Access few areas

For a reason that I'm not yet familiar with, there is a skittishness about taking photos in public places. It's definitely banned around government institutions, which is not unusual. Markets and general street life in so many parts of the world are so full of activity, sights, colours and sounds and I desperately want to blip images of Yambio town. I felt confident to ask this family whether it was ok, after buying some plantains. They kindly obliged and the mother wanted to uncover her sleeping child's head.

In preparation for the field and to stave off the boredom of a weeklong diet of beans and rice, we whisked around the market buying trays of eggs, bags of tomatoes, handfuls of avocados and a pair of prickly pineapples. People have such little spare cash that I was happy to give custom to a few vendors.

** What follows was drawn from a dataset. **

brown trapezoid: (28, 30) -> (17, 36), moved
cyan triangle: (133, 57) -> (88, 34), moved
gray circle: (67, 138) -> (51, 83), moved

Some commodities are in short supply because politics are making imports impossible. Prices in South Sudanese pounds are increasing, but not as fast as the currency is devaluing against the dollar. A couple of years ago people were getting 3 pounds for each dollar changed; on this trip we've hit 115. For people who are paid a few hundred pounds per month and whose salaries haven't increased (basically everyone who isn't lucky enough to work for an NGO or foreign company who can switch pay to dollars) there is an increasing air of desperation.

We didn't make it to the field as planned as vehicle trouble delayed us. [In short brakes that were not sensitive enough were tightened by the mechanic so as to make the mechanism unusable, choking us with a burning smell within minutes]

We made it as far as Nzara, north of Yambio, to do courtesy calls with relevant bigwigs such as the county commissioner. Nzara is notorious as the first place Ebola was described in 1976. The most exciting news in town is the reappearance of a small pod of hippos surprisingly close to homes and riverside communities bathing and washing laundry. The Wildlife Service asked us to investigate complaints of the hippos trampling crops on the way to their nighttime grazing pastures. We did see a few hefty prints and some angry women asking for handouts for school fees to replace what they could have earned from their okra and pumpkins.

We made some points about acting safely around mother hippos and their calves and agreed to investigate some more. We also left thinking that these arguments would hold more sway if the women hadn't been trampling all over the (mostly intact) remaining crops as they angrily berated the hippos.

It got my mind motoring that we could expand the project, funding dependent, to look into human-wildlife conflict issues and act as more of an advisory team for the Wildlife Service in general, raising money to deal with problems. However much due diligence would be needed before implementing any changes here given the security and political risks of operating in South Sudan.